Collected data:
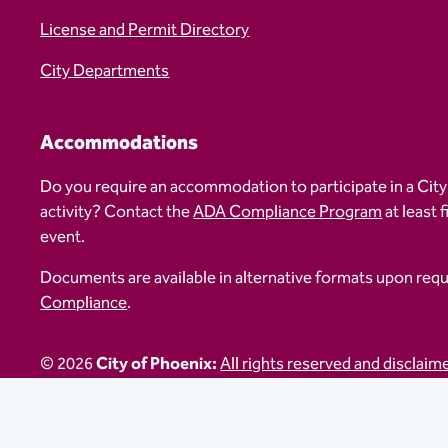
License and Permit Directory
City Departments
Accommodations
Do you require an accommodation to participate in a City
activity? Contact the
ADA Compliance Program
at least 
event.
Documents are available in alternative formats upon req
Compliance
.
© 2026
City of Phoenix:
All rights reserved and disclaim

◆ Task description ◆
Copy each line containing the word "Compliance" from the data.

◆ The completed task ◆
ADA Compliance Program
Compliance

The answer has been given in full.